» **ASSIGNED TASK**
Find the line with "Generador De Video Con IA" in the entries below, then output every line from it down to the line with "منکر مبلغ 766,483", exactly and with no pictures.

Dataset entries
☆ ☆ ☆
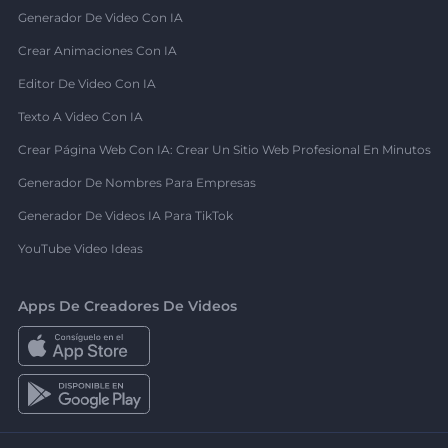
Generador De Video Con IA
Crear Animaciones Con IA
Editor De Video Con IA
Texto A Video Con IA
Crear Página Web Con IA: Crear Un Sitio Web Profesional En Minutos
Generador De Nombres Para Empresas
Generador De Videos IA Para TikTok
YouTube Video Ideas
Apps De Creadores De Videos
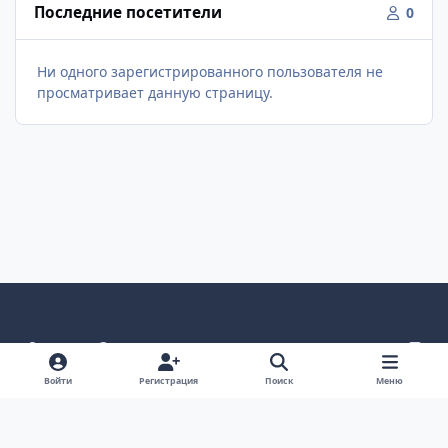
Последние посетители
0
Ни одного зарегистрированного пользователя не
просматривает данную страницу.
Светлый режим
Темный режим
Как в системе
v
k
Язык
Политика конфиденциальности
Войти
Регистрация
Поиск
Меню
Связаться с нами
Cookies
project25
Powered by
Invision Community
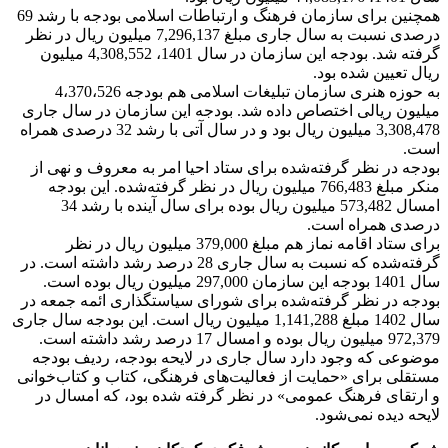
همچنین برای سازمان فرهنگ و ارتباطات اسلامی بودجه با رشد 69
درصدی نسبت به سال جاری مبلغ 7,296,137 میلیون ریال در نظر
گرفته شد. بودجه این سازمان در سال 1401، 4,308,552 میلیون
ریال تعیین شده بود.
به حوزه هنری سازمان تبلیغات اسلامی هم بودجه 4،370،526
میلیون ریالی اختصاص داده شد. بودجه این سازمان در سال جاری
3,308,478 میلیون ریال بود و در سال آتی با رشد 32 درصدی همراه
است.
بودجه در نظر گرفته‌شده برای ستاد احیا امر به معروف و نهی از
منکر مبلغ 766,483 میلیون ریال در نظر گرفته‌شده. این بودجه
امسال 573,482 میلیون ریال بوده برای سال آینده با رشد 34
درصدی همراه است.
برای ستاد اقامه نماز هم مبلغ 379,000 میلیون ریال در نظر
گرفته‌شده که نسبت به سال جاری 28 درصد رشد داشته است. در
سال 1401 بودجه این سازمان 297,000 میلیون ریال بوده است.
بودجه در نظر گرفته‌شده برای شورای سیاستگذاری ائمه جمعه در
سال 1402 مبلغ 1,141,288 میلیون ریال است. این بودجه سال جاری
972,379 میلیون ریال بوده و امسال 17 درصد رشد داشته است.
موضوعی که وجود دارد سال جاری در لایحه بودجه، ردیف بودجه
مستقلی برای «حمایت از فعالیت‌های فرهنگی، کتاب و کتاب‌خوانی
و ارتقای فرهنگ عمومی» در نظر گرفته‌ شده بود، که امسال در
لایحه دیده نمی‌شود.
☆ ☆ ☆
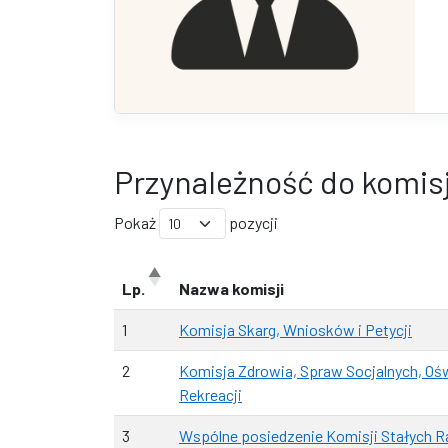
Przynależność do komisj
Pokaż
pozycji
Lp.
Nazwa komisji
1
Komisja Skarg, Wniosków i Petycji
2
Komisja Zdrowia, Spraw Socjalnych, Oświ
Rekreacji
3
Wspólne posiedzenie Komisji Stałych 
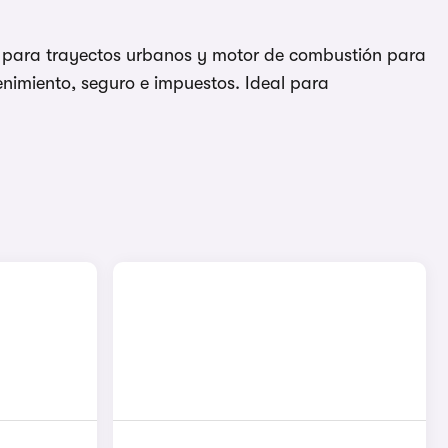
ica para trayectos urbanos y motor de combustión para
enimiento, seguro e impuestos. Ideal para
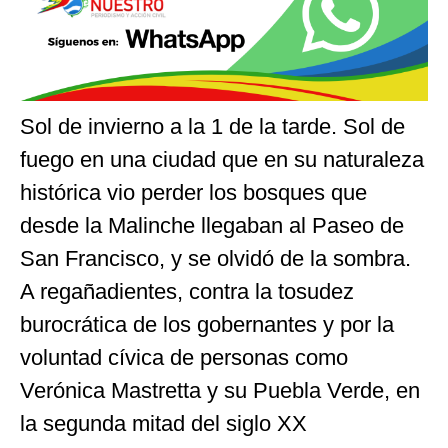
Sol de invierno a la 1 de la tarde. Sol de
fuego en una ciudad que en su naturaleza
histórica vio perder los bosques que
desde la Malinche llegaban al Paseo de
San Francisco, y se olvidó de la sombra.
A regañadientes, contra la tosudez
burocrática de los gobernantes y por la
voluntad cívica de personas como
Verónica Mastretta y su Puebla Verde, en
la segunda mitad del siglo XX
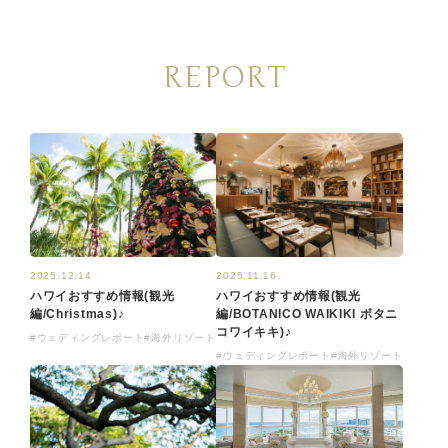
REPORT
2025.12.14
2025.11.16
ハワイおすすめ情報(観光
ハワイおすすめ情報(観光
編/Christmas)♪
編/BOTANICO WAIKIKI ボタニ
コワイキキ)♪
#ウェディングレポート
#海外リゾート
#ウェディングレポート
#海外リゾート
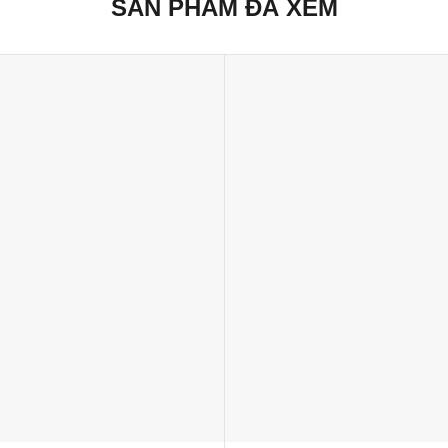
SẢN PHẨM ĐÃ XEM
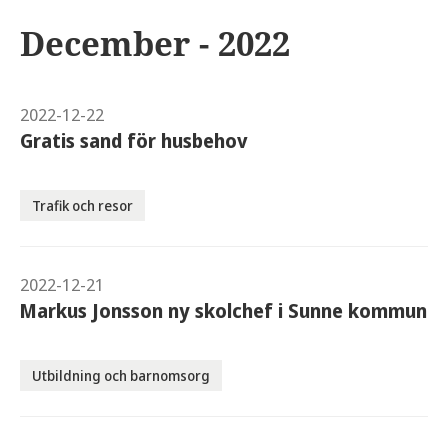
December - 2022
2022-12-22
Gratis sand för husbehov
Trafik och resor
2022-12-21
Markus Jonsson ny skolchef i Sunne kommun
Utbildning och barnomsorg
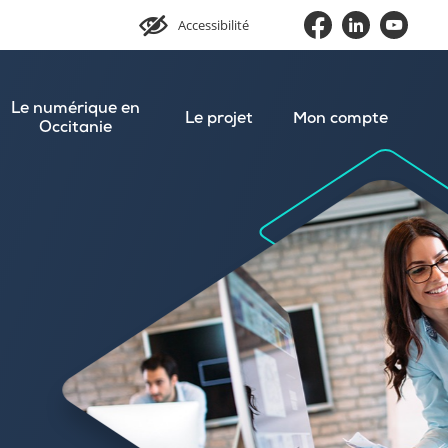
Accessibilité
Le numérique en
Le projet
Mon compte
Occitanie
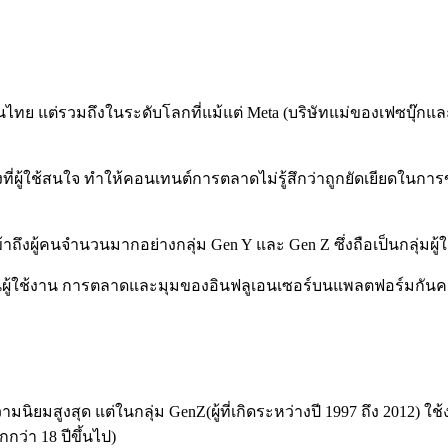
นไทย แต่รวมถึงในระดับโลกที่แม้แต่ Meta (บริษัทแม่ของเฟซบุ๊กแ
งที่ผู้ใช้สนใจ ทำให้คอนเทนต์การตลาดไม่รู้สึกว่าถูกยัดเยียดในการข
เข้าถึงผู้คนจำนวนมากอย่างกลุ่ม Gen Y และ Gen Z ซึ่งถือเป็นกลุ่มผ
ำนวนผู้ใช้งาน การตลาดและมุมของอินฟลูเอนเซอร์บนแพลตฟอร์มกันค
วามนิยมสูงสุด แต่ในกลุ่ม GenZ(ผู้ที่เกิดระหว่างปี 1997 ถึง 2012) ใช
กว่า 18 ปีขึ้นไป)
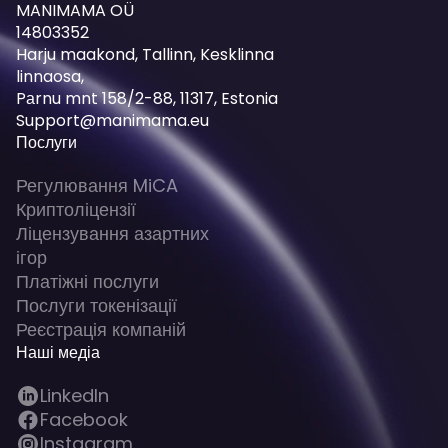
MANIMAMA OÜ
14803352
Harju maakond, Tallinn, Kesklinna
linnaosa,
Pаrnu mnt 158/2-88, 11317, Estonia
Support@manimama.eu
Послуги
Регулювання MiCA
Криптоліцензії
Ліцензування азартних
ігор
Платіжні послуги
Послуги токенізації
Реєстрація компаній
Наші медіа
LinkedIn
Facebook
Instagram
☆ ☆ ☆
» **RESPONSE FOR THIS EXERCISE**
Generador De Video Con IA
Crear Animaciones Con IA
Editor De Video Con IA
Texto A Video Con IA
Crear Página Web Con IA: Crear Un Sitio Web Profesional En Minutos
Generador De Nombres Para Empresas
Generador De Videos IA Para TikTok
YouTube Video Ideas
Apps De Creadores De Videos
Последние посетители
0
Ни одного зарегистрированного пользователя не
просматривает данную страницу.
Светлый режим
Темный режим
Как в системе
v
k
Язык
Политика конфиденциальности
Войти
Регистрация
Поиск
Меню
Связаться с нами
Cookies
project25
Powered by
Invision Community
همچنین برای سازمان فرهنگ و ارتباطات اسلامی بودجه با رشد 69
درصدی نسبت به سال جاری مبلغ 7,296,137 میلیون ریال در نظر
گرفته شد. بودجه این سازمان در سال 1401، 4,308,552 میلیون
ریال تعیین شده بود.
به حوزه هنری سازمان تبلیغات اسلامی هم بودجه 4،370،526
میلیون ریالی اختصاص داده شد. بودجه این سازمان در سال جاری
3,308,478 میلیون ریال بود و در سال آتی با رشد 32 درصدی همراه
است.
بودجه در نظر گرفته‌شده برای ستاد احیا امر به معروف و نهی از
منکر مبلغ 766,483 میلیون ریال در نظر گرفته‌شده. این بودجه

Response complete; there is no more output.